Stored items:
BEGIN
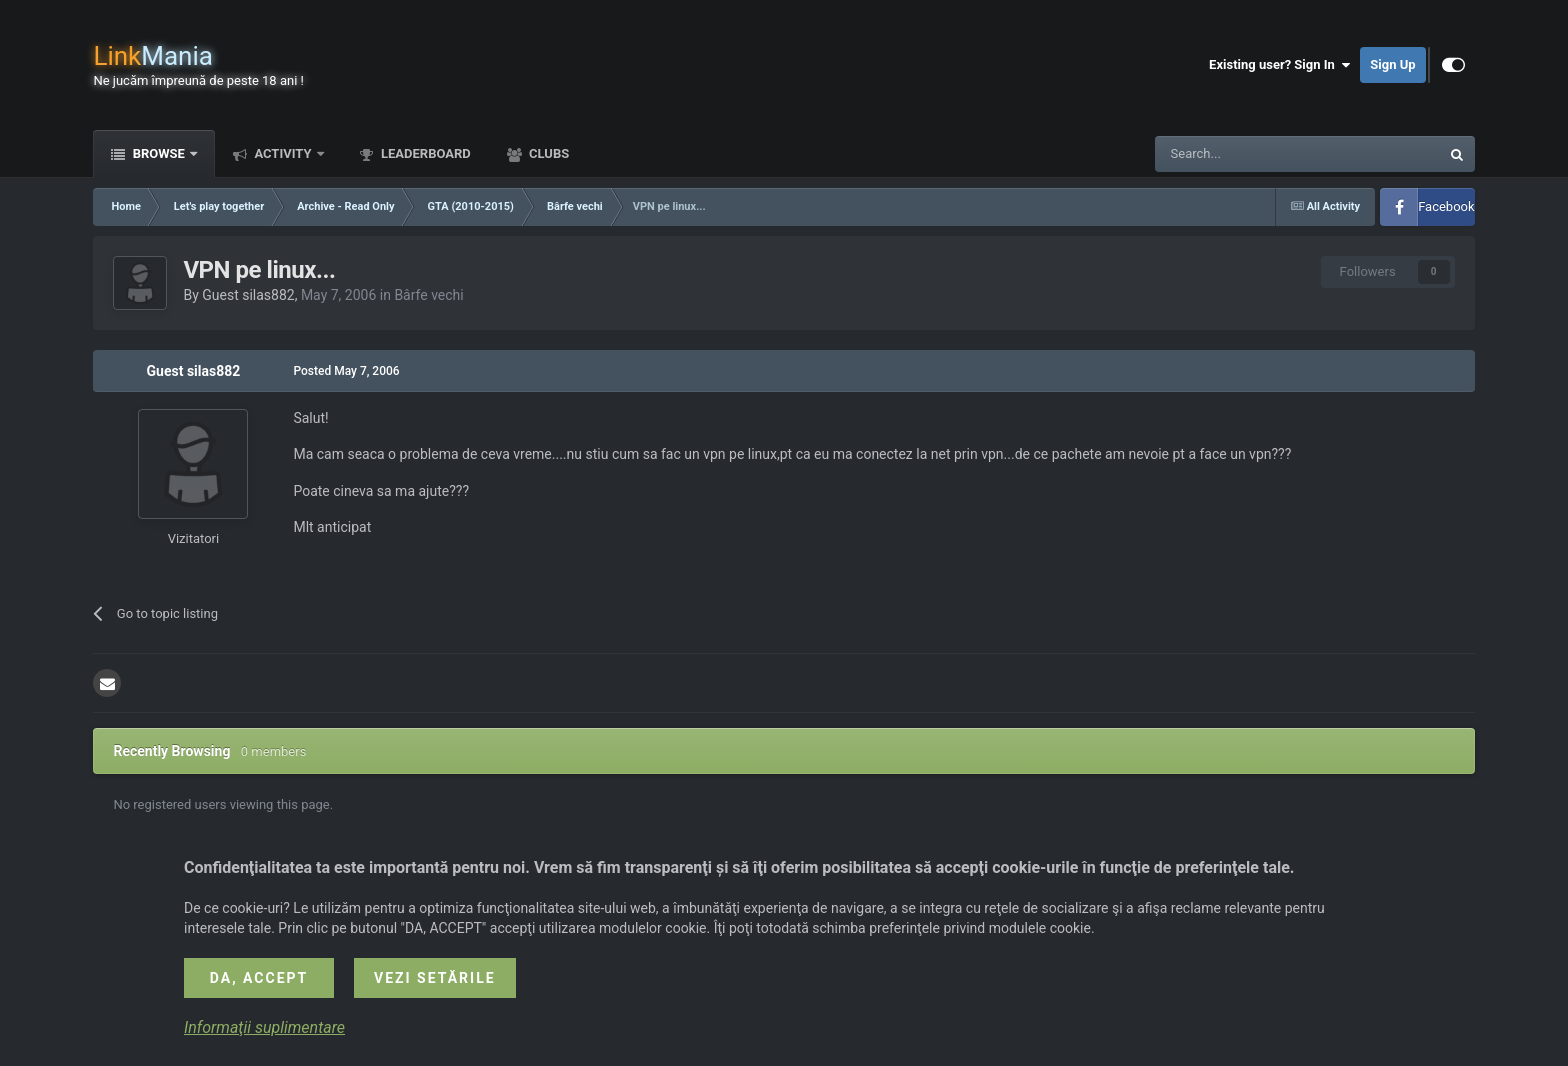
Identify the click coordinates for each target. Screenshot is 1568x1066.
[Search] (1250, 154)
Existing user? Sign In (1279, 65)
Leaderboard (424, 153)
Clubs (547, 153)
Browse (158, 153)
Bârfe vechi (428, 295)
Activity (283, 153)
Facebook (1446, 206)
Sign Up (1392, 64)
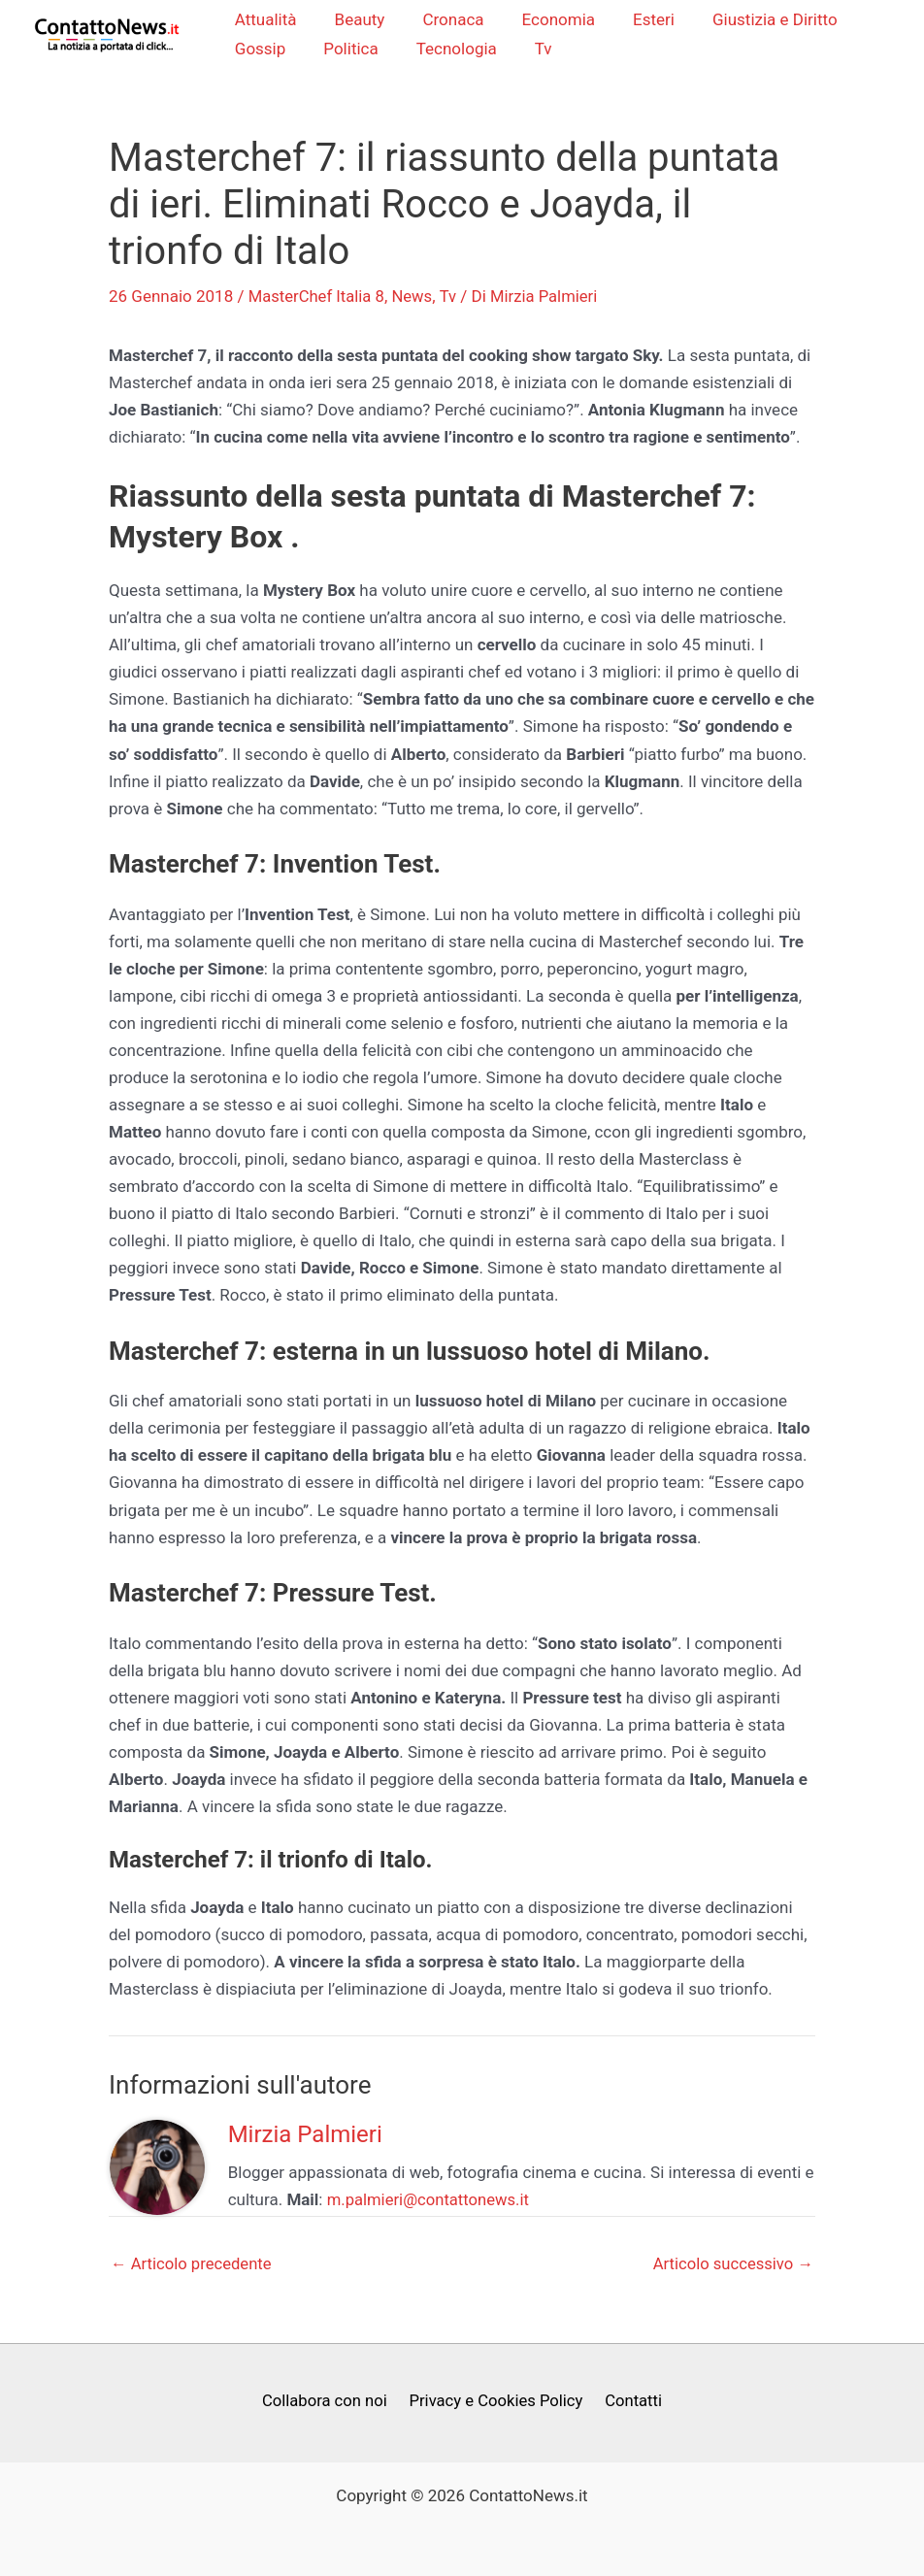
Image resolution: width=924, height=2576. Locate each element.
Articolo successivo (731, 2265)
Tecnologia (451, 49)
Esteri (638, 20)
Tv (533, 49)
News (416, 297)
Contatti (631, 2402)
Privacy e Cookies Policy (496, 2402)
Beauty (359, 20)
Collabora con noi (327, 2402)
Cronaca (447, 20)
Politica (350, 49)
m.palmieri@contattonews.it (430, 2201)
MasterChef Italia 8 (318, 297)
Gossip (264, 49)
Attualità (270, 20)
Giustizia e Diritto (754, 20)
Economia (548, 20)
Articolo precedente (193, 2265)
END
**Exercise instructions**
Look above for the line with "Privacy e Cookies Policy (496, 2402)", then copy it and each later line exactly, stopping at the last line of the records.

**Answer to this task**
Privacy e Cookies Policy (496, 2402)
Beauty (359, 20)
Collabora con noi (327, 2402)
Cronaca (447, 20)
Politica (350, 49)
m.palmieri@contattonews.it (430, 2201)
MasterChef Italia 8 (318, 297)
Gossip (264, 49)
Attualità (270, 20)
Giustizia e Diritto (754, 20)
Economia (548, 20)
Articolo precedente (193, 2265)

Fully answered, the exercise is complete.